Maybe you’ve found an area you see yourself staying in for a while, or you’re living in an apartment that takes up a huge chuck of your income and you feel you have nothing to show for it. Whatever your reasoning, you’re considering purchasing your first home.
Buying a home is one of the biggest financial decisions people make in their lives and the key to success is knowledge. Below are five tips to help you achieve your dream of homeownership and make an informed decision.
Review Your Finances
Now is the time to take a long, hard look at your finances. You don’t need a zero balance on all your debts to purchase a home, but the less you owe to creditors, the better. Mortgage lenders recommend having a debt-to-income (DTI) ratio of 43% or less. DTI is a personal finance measure that compares the amount you earn to the amount you owe to make sure you’ll not be over-extended with your new mortgage payment.
Also, be sure to review how much you’re spending and where it’s going every month. This can give you an idea of how much you can afford to allocate to a mortgage payment and help you come up with a better savings plan.
When is the Right Time to Buy?
A house is a commitment, and you’ll need time to customize and do what’s needed to make it your own. To get the most out of your home, plan to stay there for a few years.
When planning to buy a home, you’ll need to be flexible with your time. In this competitive housing market, the ideal situation is to be prepared to buy, but also be able and willing to wait. You may find your dream home in a few weeks, or it may take a few months.
Prepare Your Savings
Although many mortgage lenders offer several no to low down payment programs to help prospective home buyers, it’s a good idea to have money saved for other associated costs. You may need extra cash for moving expenses, your emergency fund, any immediate repairs and new appliances, potential homeowner association fees or closing costs.
Padding your savings account is another integral milestone for would-be home buyers and it’s easier than you think. One way is to put your potential mortgage payment straight into savings every month.
After meeting with a mortgage professional and determining you can afford a monthly mortgage payment larger than your current rent, pretend for a few months to make that mortgage payment. You can do this by placing the extra amount you would pay into your savings. Not only does this action prepare you for making mortgage payments, it also serves as a savings plan.

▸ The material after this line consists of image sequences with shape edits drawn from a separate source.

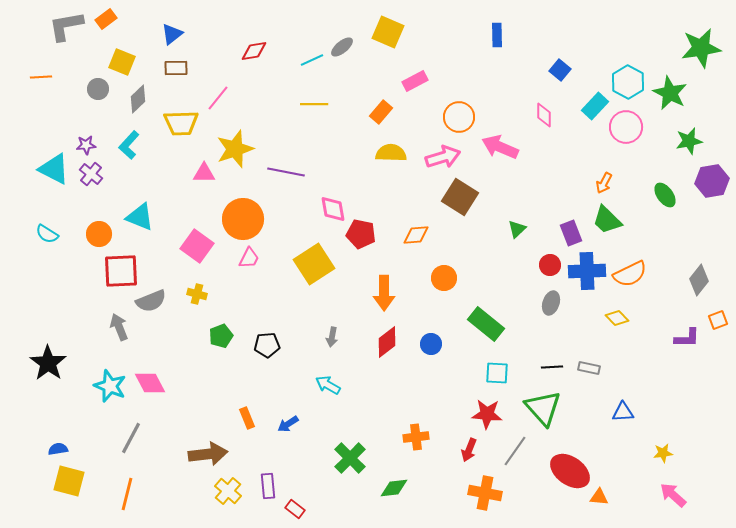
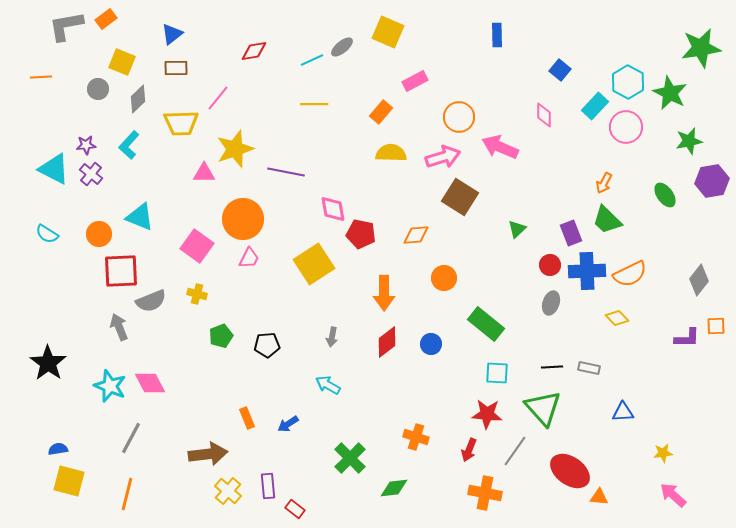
orange square at (718, 320): moved 2 px left, 6 px down; rotated 18 degrees clockwise
orange cross at (416, 437): rotated 25 degrees clockwise
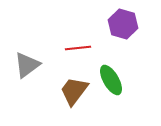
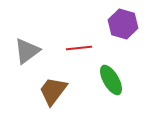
red line: moved 1 px right
gray triangle: moved 14 px up
brown trapezoid: moved 21 px left
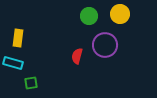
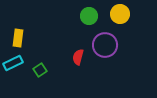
red semicircle: moved 1 px right, 1 px down
cyan rectangle: rotated 42 degrees counterclockwise
green square: moved 9 px right, 13 px up; rotated 24 degrees counterclockwise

However, not all mortgages payments will be more expensive than rent. In fact, the latest data from RealtyTrac shows buying is cheaper than renting in three out of four U.S. housing markets. If this is the case for you, review your budget to see where you can cut costs to save. Another idea may be to budget as if you make less money, or if you’re married, try to base your budget off one person’s income.
Determine How Much You Qualify for
While idly shopping for a home is exciting, the process should begin long before you attend any open houses. Instead, begin by scheduling an appointment with a mortgage lender to get prequalified. Prequalifying for a mortgage can give you a buying edge against the competition and serves as a good indicator to potential sellers and realtors that you are a serious buyer.

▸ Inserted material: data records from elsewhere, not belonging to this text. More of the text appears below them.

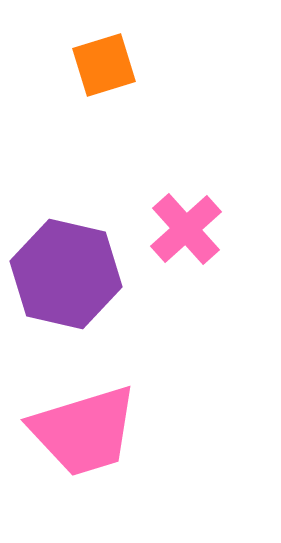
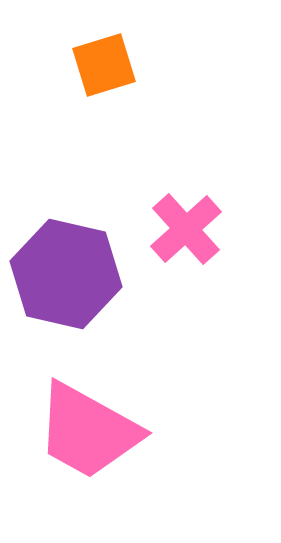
pink trapezoid: moved 4 px right; rotated 46 degrees clockwise
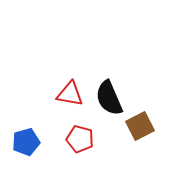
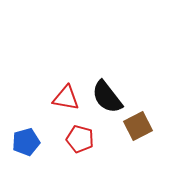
red triangle: moved 4 px left, 4 px down
black semicircle: moved 2 px left, 1 px up; rotated 15 degrees counterclockwise
brown square: moved 2 px left
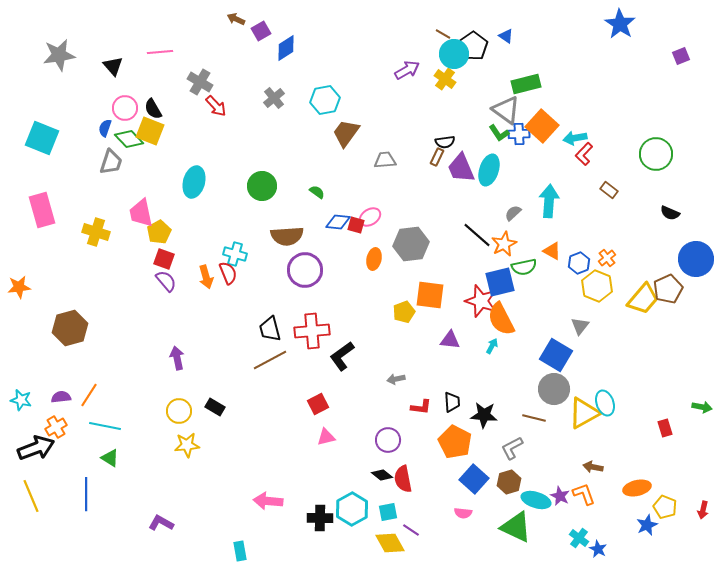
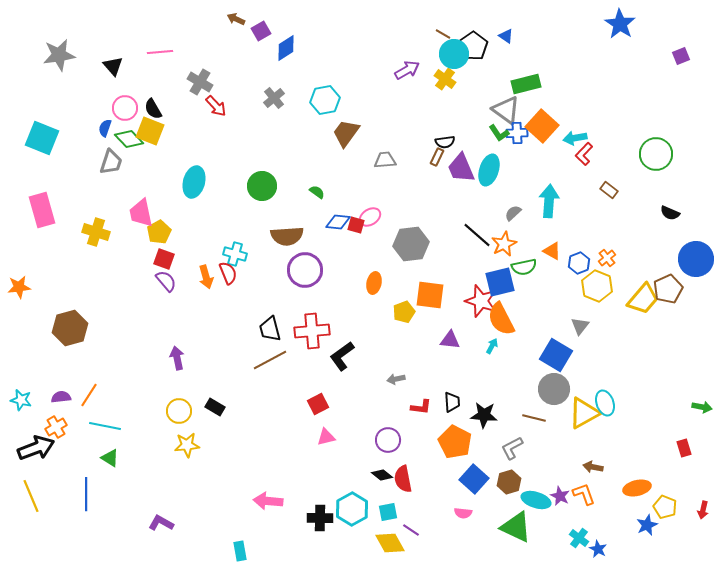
blue cross at (519, 134): moved 2 px left, 1 px up
orange ellipse at (374, 259): moved 24 px down
red rectangle at (665, 428): moved 19 px right, 20 px down
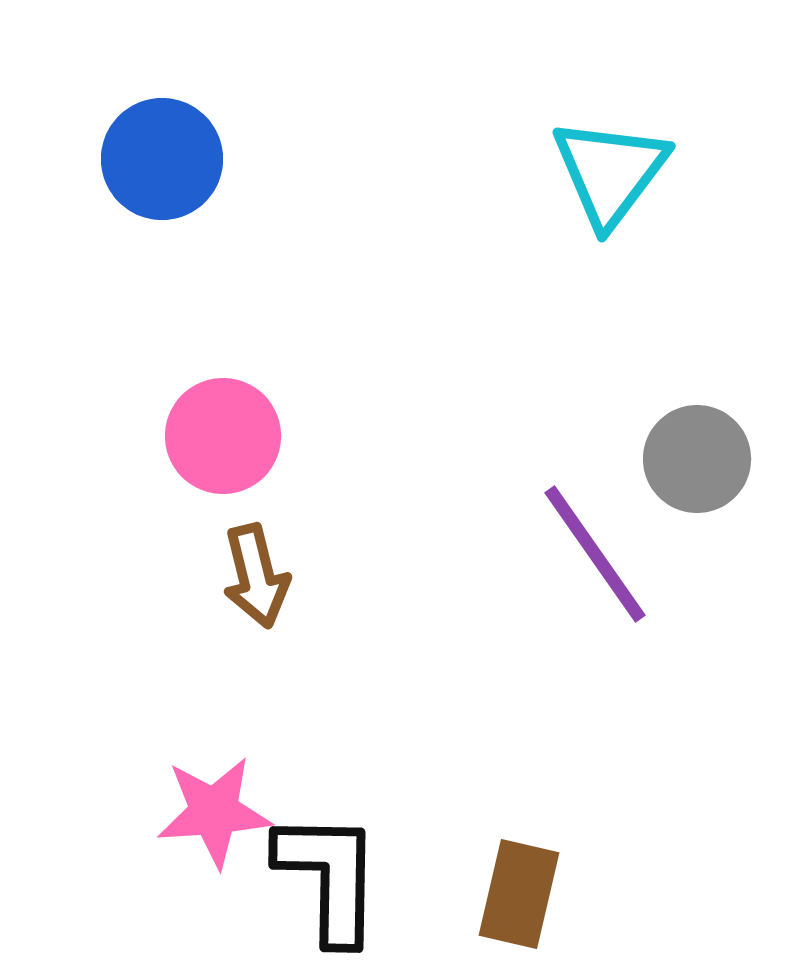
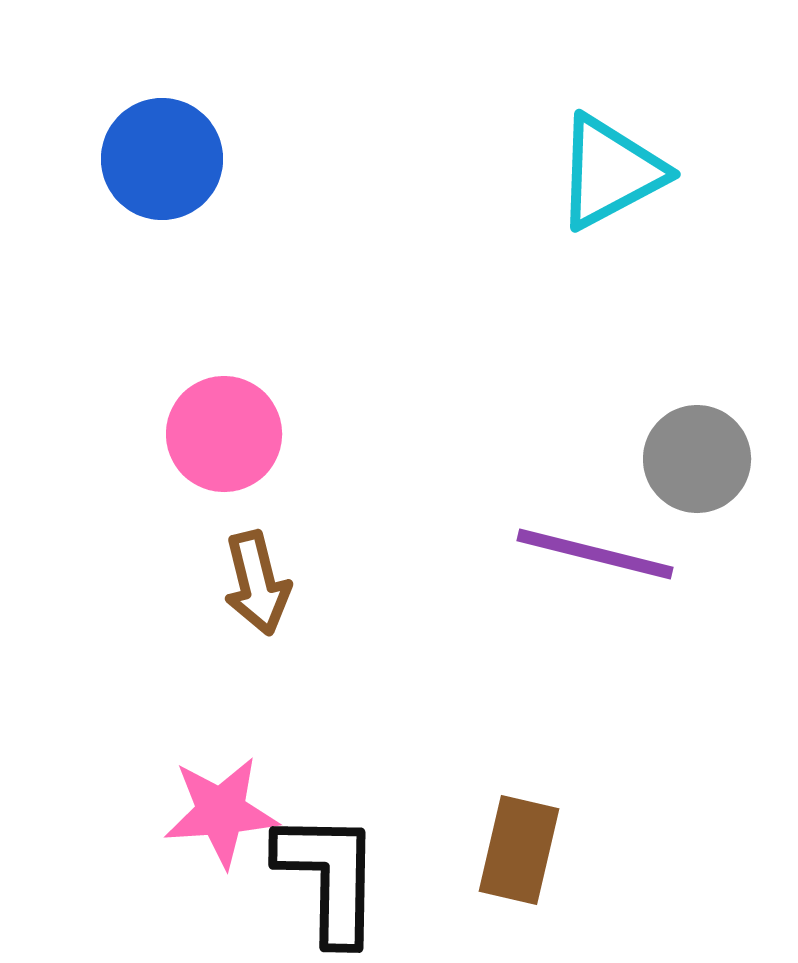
cyan triangle: rotated 25 degrees clockwise
pink circle: moved 1 px right, 2 px up
purple line: rotated 41 degrees counterclockwise
brown arrow: moved 1 px right, 7 px down
pink star: moved 7 px right
brown rectangle: moved 44 px up
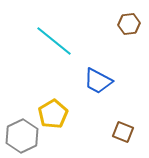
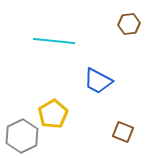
cyan line: rotated 33 degrees counterclockwise
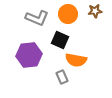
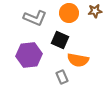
orange circle: moved 1 px right, 1 px up
gray L-shape: moved 2 px left
orange semicircle: moved 2 px right
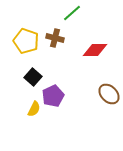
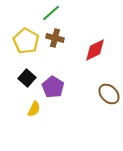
green line: moved 21 px left
yellow pentagon: rotated 10 degrees clockwise
red diamond: rotated 25 degrees counterclockwise
black square: moved 6 px left, 1 px down
purple pentagon: moved 9 px up; rotated 15 degrees counterclockwise
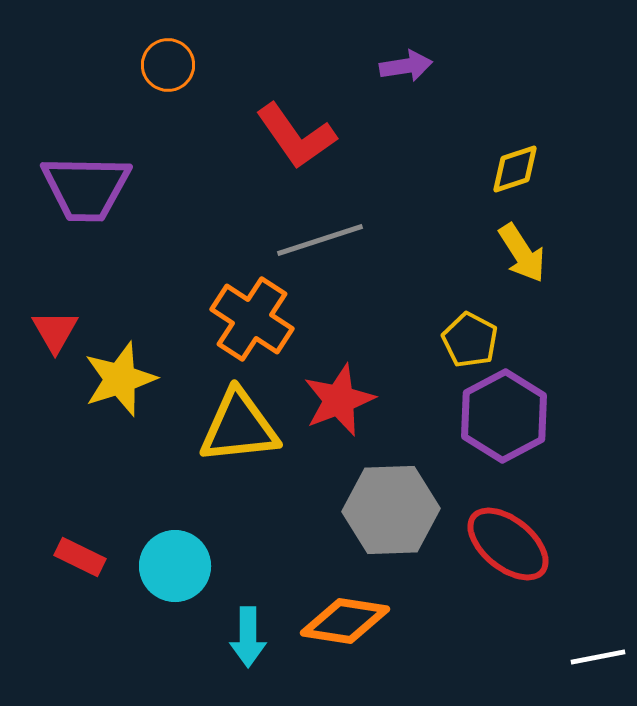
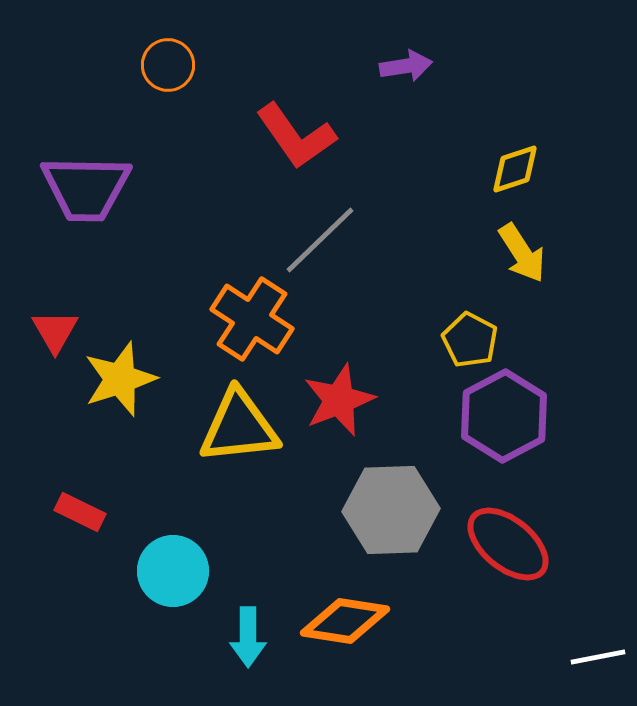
gray line: rotated 26 degrees counterclockwise
red rectangle: moved 45 px up
cyan circle: moved 2 px left, 5 px down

Prequalification also gives you a better idea of what you can afford. When you meet with your real estate agent, he or she will most likely ask what your price range and criteria are so they can begin finding your dream home.
Though the traditional down payment for a mortgage is 20% of a home’s purchase price, mortgage companies, such as Castle & Cooke Mortgage, offer several lower down payment mortgage options, including a 3.5% down payment for an FHA (Federal Housing Administration) loan and as little as a 3% down payment for some conventional loans.
Your monthly mortgage payment is based on a variety factors, including the size of your down payment, property taxes, homeowner’s insurance, credit score and possibly mortgage insurance. Your mortgage lender will be able to provide more information about what your payment may include.
Find a Real Estate Agent
Choosing a real estate agent to help you find your home is a decision that is both business and relationship-based. The choice has a potentially massive impact on your finances and the home you’ll enjoy during the next few years.
A good real estate agent will take the time to discover your needs and wants as well as serve as your advisor and advocate during the home buying process. He or she will the oversee the negotiation process, make sure all the necessary forms and documents are filled out and that certain tasks – like the home appraisal – are completed in a timely manner. The real estate agent will also be present at closing to ensure your needs are met.
Deciding to buy a home is one of the biggest decisions people make in their lives, and owning a home is making an investment in your future. Before you begin your home search, be sure to reach out to your local mortgage lender to determine what you qualify for.